* [Task statement]: Check each line of the entries below for the string "nach"; copy every line where it appears.
+++ Data supplied +++
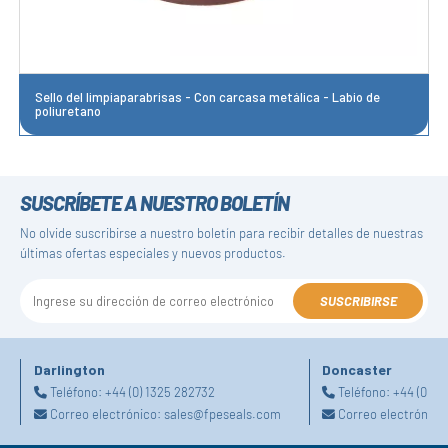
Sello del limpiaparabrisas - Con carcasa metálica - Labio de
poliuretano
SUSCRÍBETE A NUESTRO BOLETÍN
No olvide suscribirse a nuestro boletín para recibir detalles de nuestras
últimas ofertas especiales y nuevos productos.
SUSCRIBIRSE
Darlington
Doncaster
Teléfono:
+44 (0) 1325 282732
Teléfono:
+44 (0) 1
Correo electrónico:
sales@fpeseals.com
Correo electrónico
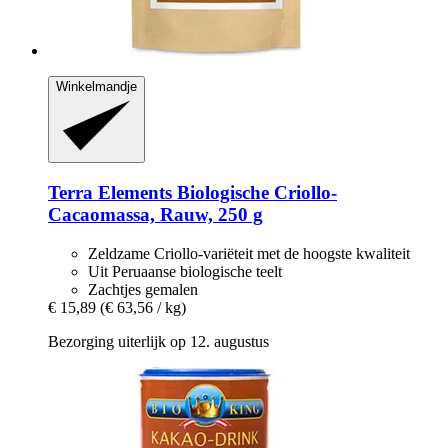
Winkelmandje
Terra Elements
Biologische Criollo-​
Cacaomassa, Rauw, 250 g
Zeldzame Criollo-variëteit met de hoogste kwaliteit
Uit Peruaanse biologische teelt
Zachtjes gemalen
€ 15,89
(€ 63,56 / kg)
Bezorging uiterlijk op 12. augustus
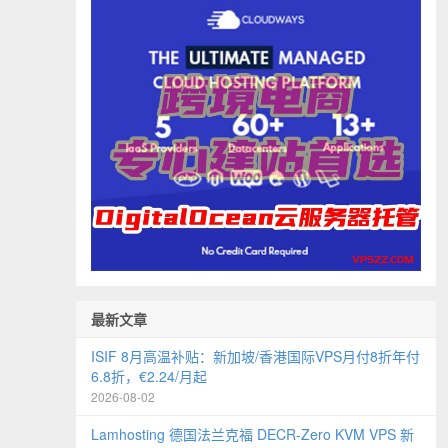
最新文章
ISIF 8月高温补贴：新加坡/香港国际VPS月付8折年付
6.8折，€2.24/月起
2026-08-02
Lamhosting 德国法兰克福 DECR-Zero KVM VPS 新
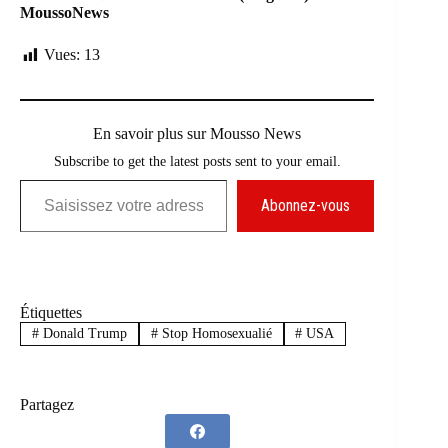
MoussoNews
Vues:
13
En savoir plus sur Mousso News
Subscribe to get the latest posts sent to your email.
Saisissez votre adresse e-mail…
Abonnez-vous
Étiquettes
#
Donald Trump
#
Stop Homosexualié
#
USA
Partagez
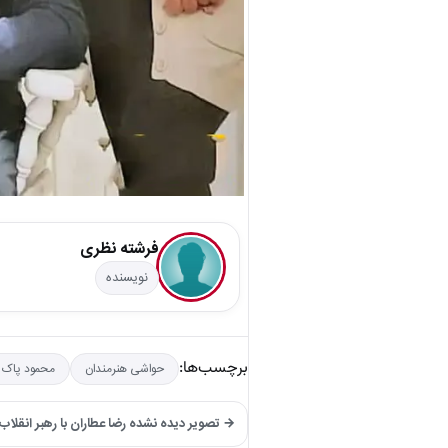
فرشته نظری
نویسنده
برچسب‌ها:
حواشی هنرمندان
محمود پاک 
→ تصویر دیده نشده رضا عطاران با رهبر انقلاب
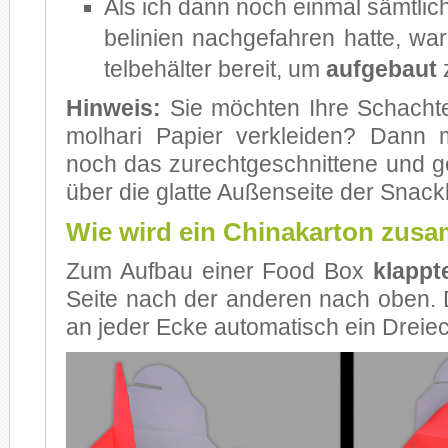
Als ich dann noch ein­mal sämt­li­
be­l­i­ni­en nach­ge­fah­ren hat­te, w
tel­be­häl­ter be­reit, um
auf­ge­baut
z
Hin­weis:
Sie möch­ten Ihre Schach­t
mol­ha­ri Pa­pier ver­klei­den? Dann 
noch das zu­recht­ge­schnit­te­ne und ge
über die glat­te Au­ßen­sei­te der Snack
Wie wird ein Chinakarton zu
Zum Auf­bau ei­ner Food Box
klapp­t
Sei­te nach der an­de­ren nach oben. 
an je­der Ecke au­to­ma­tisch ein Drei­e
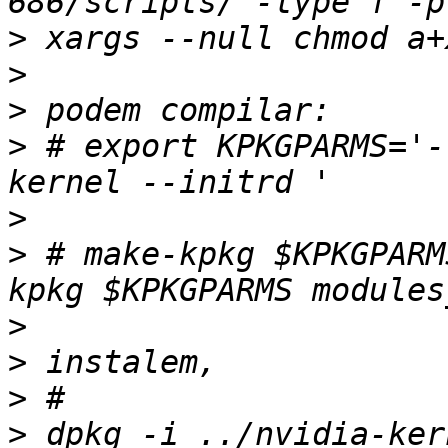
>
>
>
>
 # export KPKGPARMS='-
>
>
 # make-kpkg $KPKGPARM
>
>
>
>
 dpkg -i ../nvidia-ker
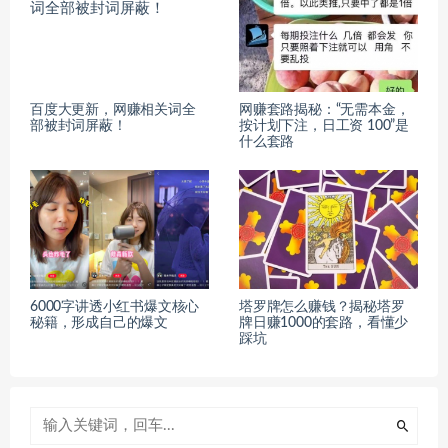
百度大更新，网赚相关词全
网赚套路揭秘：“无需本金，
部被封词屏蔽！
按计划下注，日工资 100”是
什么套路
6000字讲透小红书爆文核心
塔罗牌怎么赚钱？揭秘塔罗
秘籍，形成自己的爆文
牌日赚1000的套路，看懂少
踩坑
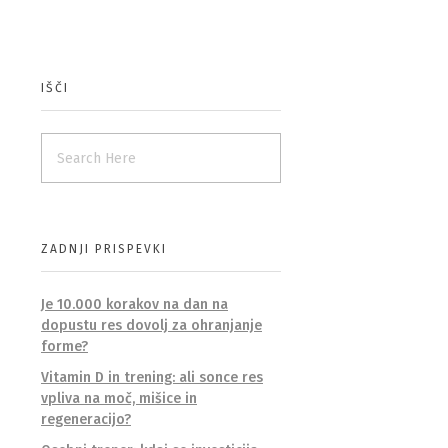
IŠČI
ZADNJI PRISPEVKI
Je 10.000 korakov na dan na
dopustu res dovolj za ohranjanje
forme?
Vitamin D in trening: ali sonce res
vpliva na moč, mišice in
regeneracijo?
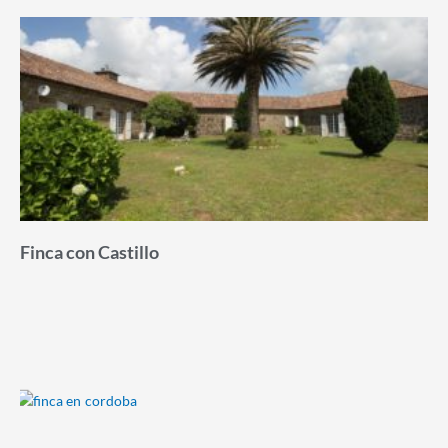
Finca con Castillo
+++
* [Answer to the exercise]:
be­l­i­ni­en nach­ge­fah­ren hat­te, w
Sei­te nach der an­de­ren nach oben. 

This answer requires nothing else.